[TASK BRIEF] Check each line of the material below for the word "Bluenergy". State how many lines have it, and nothing more.

### THE RECORDS

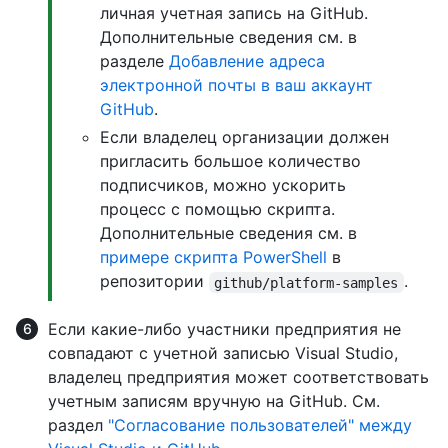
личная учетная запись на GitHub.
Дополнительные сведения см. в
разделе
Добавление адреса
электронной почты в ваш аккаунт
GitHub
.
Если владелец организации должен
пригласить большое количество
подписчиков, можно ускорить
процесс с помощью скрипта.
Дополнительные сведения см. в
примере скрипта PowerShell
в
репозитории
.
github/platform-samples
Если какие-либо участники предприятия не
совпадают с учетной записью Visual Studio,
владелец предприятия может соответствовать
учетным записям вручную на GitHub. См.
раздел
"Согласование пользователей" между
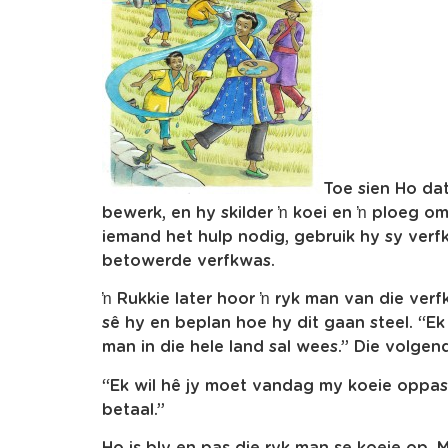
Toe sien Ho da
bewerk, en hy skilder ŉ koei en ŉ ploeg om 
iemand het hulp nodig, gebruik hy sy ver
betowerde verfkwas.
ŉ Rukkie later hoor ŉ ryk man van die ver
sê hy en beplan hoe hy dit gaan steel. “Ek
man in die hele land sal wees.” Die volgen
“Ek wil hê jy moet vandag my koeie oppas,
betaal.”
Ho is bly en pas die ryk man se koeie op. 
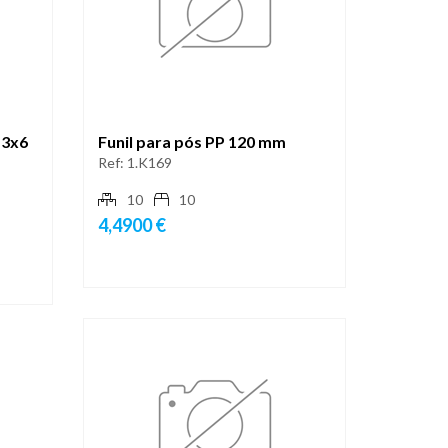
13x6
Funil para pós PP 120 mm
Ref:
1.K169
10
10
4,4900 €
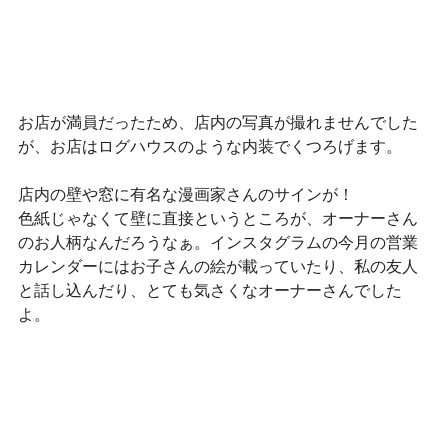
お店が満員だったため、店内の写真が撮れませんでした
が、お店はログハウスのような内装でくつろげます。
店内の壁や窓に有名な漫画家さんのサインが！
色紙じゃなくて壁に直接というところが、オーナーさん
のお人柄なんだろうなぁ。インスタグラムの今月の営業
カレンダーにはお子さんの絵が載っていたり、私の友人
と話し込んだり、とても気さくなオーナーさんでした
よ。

######
### THE RECORDS

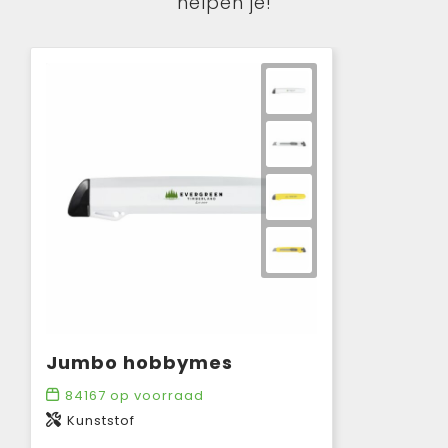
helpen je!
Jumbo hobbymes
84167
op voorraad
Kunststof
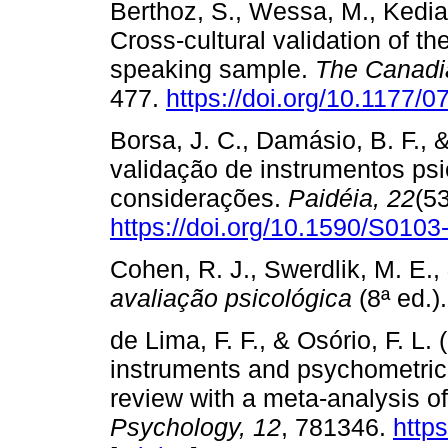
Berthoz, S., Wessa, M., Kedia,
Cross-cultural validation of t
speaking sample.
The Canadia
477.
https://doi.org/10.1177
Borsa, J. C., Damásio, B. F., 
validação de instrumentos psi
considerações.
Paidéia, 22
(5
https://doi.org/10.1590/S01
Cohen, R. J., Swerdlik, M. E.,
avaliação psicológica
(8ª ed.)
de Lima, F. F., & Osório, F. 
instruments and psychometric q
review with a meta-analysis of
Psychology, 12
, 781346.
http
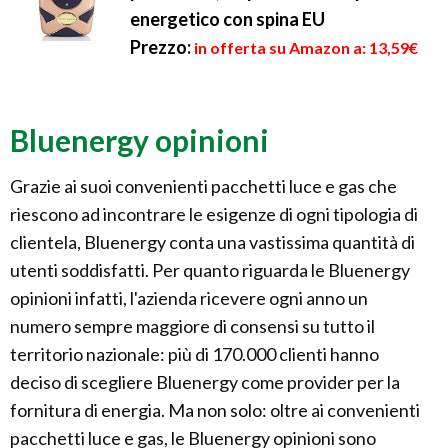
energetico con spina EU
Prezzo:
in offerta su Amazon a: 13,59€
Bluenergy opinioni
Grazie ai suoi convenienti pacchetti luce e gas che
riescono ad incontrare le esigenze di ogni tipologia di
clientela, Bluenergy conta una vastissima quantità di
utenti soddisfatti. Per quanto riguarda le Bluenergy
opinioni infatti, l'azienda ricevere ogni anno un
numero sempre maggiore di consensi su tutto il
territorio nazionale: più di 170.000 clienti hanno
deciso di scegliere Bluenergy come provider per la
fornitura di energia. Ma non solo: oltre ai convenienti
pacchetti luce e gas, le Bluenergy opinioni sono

######

[SOLUTION] 5